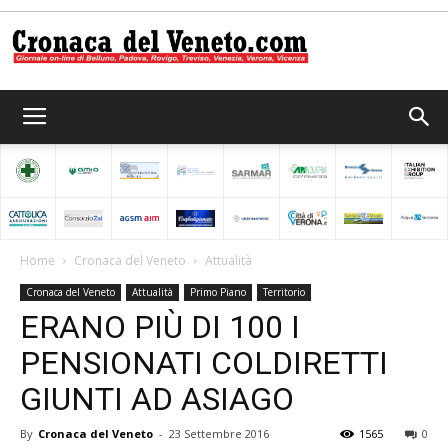
Cronaca
del
Home
Cronaca del Veneto
Attualità
Cronaca del Veneto
Attualità
Primo Piano
Territorio
Veneto
ERANO PIÙ DI 100 I
PENSIONATI COLDIRETTI
GIUNTI AD ASIAGO
By
Cronaca del Veneto
-
23 Settembre 2016
1565
0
◇ ◇ ◇ ◇ ◇
> [ACTIVITY]:
The records above must be retyped exactly. Please omit the pictures.

> [OUTPUT OF THE EXERCISE]:
Cronaca
del
Home
Cronaca del Veneto
Attualità
Cronaca del Veneto
Attualità
Primo Piano
Territorio
Veneto
ERANO PIÙ DI 100 I
PENSIONATI COLDIRETTI
GIUNTI AD ASIAGO
By
Cronaca del Veneto
-
23 Settembre 2016
1565
0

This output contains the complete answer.